An Agrarian Republic suffers from conceptual and interpretive errors, perhaps derived from a limited understanding of agricultural history, despite an indication from the subtitle that this is about farming. One would expect to see more than one farm paper and more of the relevant historiography than what is consulted here. From the outset and throughout, Dean overstates the evidence, often employing more modern environmentalist and subjective verbiage, in assertions like, “As the Republicans grew in popularity and power, they became convinced that the future of the country depended on the wise use of the soil” (p. 40). This minimizes, if not ignores, Republicans’ and northerners’ greater impetus to oppose the expansion of slavery—that is, a sense of urgency that the peculiar institution itself was a threat to the nation, not simply a threat to wise land use.
Dean makes interesting use of published observations and warnings about the soil-depleting effects of slave agriculture, although he couches it in political ideology. This is actually reflective of the literature of agrarian reform impulses, North and South, some of which were clearly co-opted by sectional politicians as yet another valid reason to either oppose slavery or reform agricultural practices. Rather than being part and parcel of Republican ideology, Dean fails to appreciate that these are broader expressions of agrarian reform and the rise of agricultural science, hence the drive behind the Morrill Land Grant College Act.
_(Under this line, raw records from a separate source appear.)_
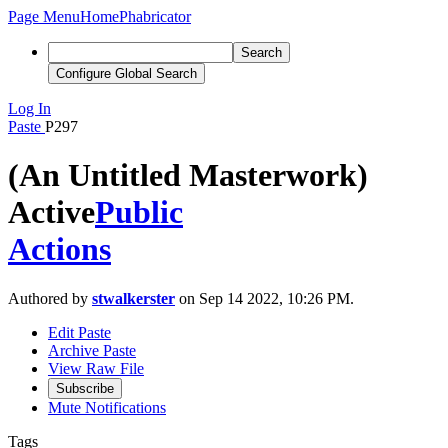
Page Menu
Home
Phabricator
Search
Configure Global Search
Log In
Paste
P297
(An Untitled Masterwork)
Active
Public
Actions
Authored by
stwalkerster
on Sep 14 2022, 10:26 PM.
Edit Paste
Archive Paste
View Raw File
Subscribe
Mute Notifications
Tags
A stronger argument would be that reformers [End Page 85] asserted that not only was southern slavery on the wrong side of history, but increasingly on the wrong side of agricultural science. Nevertheless, halting the spread of slavery was the overriding issue of antislavery politics, not land use.
GINETTE ALEY teaches history at Washburn University and is a Carey Fellow in the History Department at Kansas State University. She is the co-editor of Union Heartland: The Midwestern Home Front during the Civil War (2013) and the author of several articles and book chapters on nineteenth-century agrarianism and the Civil War era.